**REQUIREMENT:**
The word "Legault" occurs in some lines of the listing. Copy those lines.

**DATA SHOWN:**

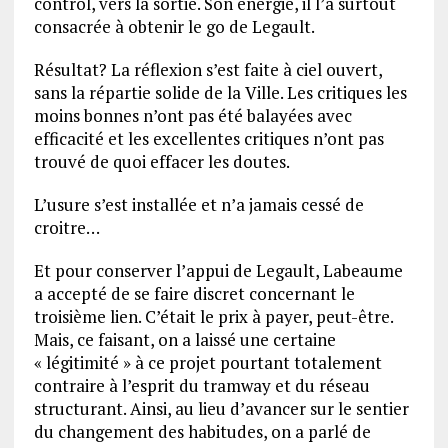
control, vers la sortie. Son énergie, il l’a surtout
consacrée à obtenir le go de Legault.
Résultat? La réflexion s’est faite à ciel ouvert,
sans la répartie solide de la Ville. Les critiques les
moins bonnes n’ont pas été balayées avec
efficacité et les excellentes critiques n’ont pas
trouvé de quoi effacer les doutes.
L’usure s’est installée et n’a jamais cessé de
croitre…
Et pour conserver l’appui de Legault, Labeaume
a accepté de se faire discret concernant le
troisième lien. C’était le prix à payer, peut-être.
Mais, ce faisant, on a laissé une certaine
« légitimité » à ce projet pourtant totalement
contraire à l’esprit du tramway et du réseau
structurant. Ainsi, au lieu d’avancer sur le sentier
du changement des habitudes, on a parlé de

**YOUR RESPONSE:**
consacrée à obtenir le go de Legault.
Et pour conserver l’appui de Legault, Labeaume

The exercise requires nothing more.